Open Kuniko925 opened 1 year ago
If you start from a base BERTopic model and you do not change environments, then only setting random_state
in UMAP should be sufficient to make it fully reproducible. That means that whatever you add on top of that, whether it be a cluster model, tokenizer, or something else also needs to be reproducible. As a result, it might be worthwhile to run the entire pipeline as follows to see if it is indeed reproducible:
model = BERTopic(embedding_model=sentence_model, umap_model=umap_model)

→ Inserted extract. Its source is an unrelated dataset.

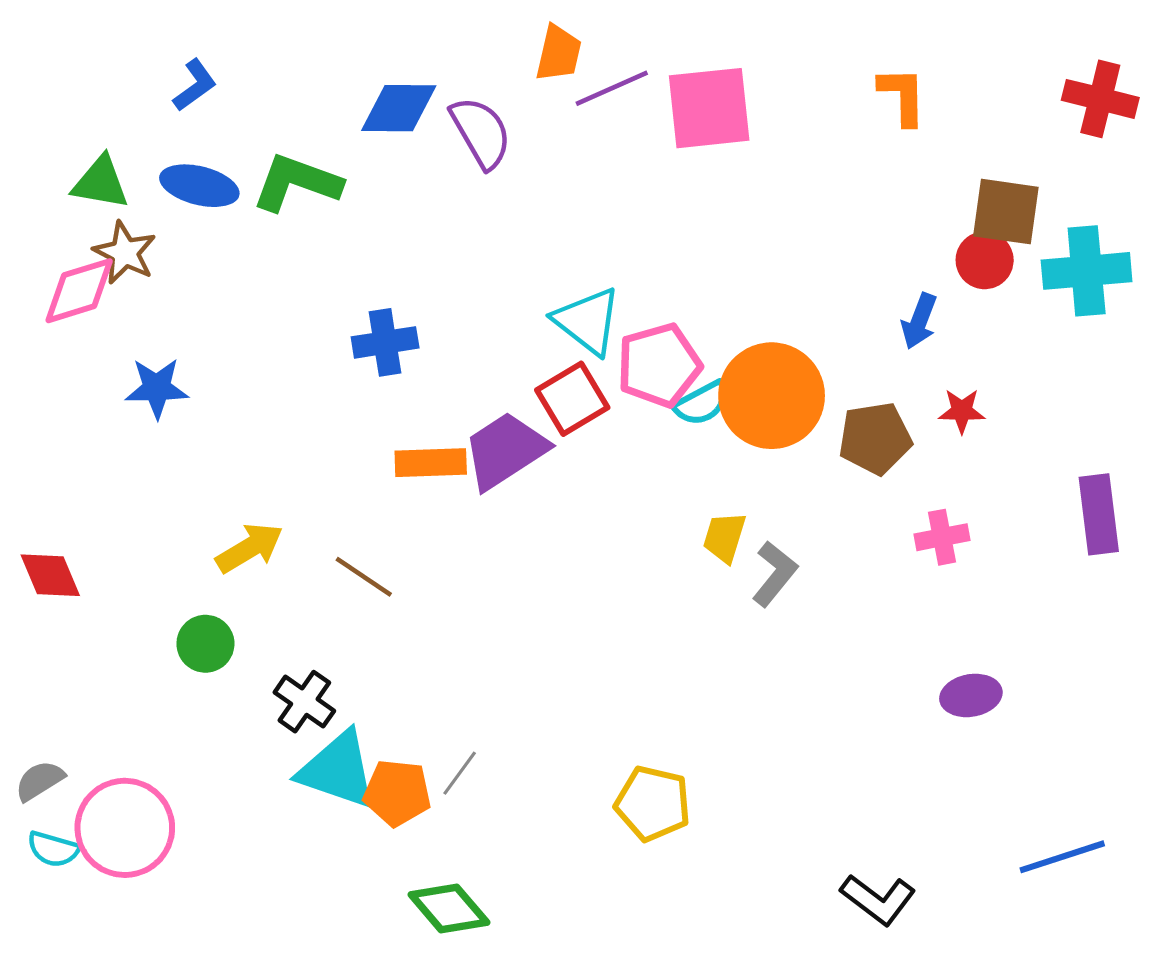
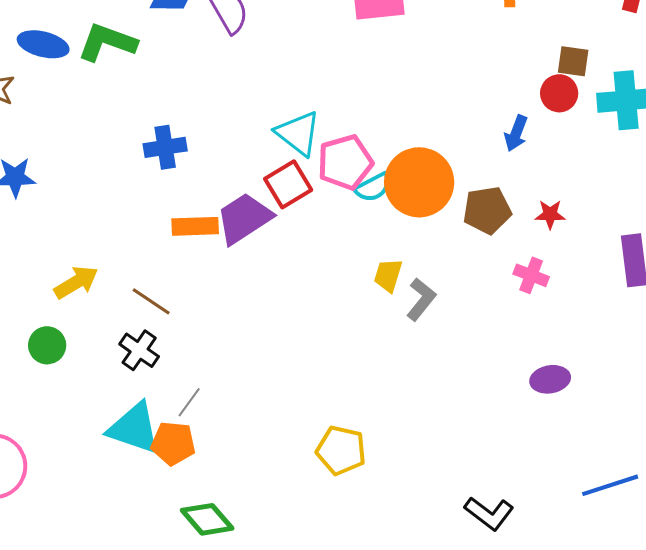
brown square: (1006, 212) -> (573, 61), size x0.7
red star: (962, 411) -> (550, 214), moved
pink cross: (942, 537) -> (531, 275), turned 32
black cross: (304, 702) -> (139, 350), moved
gray line: (460, 773) -> (189, 402), moved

If it is indeed reproducible, then you will know that one of the other parameters might be relevant here. Then, you can test out which parameters might result in the stochastic behavior that you noticed.
@MaartenGr Thank you for your reply. I will try.
Hey @MaartenGr !
I am facing the same problem as discussed above. I have different results with each run of BERTopic even though I set the random_state=42 for UMAP and I do not use any HDBSCAN (it is by default set to None). I really want to find a solution for that problem. I will appreciate your help on that. Thanks!
main_representation = KeyBERTInspired() aspect_model2 = [KeyBERTInspired(top_n_words=30), MaximalMarginalRelevance(diversity=.5)] aspect_model3 = PartOfSpeech()
representation_model = { "Main": main_representation, "Representation2": aspect_model2, "Representation3": aspect_model3 }
topic_model = BERTopic(verbose=True, umap_model=UMAP(n_neighbors=15,n_components=5, min_dist=0.0, metric='cosine', random_state=42), seed_topic_list=seed_topic_list, vectorizer_model=CountVectorizer(stop_words=stop_words, max_df=1.0, ngram_range=(1,2)), representation_model=representation_model ).fit(df.preprocessed_text, y=df.ssot_topic_id)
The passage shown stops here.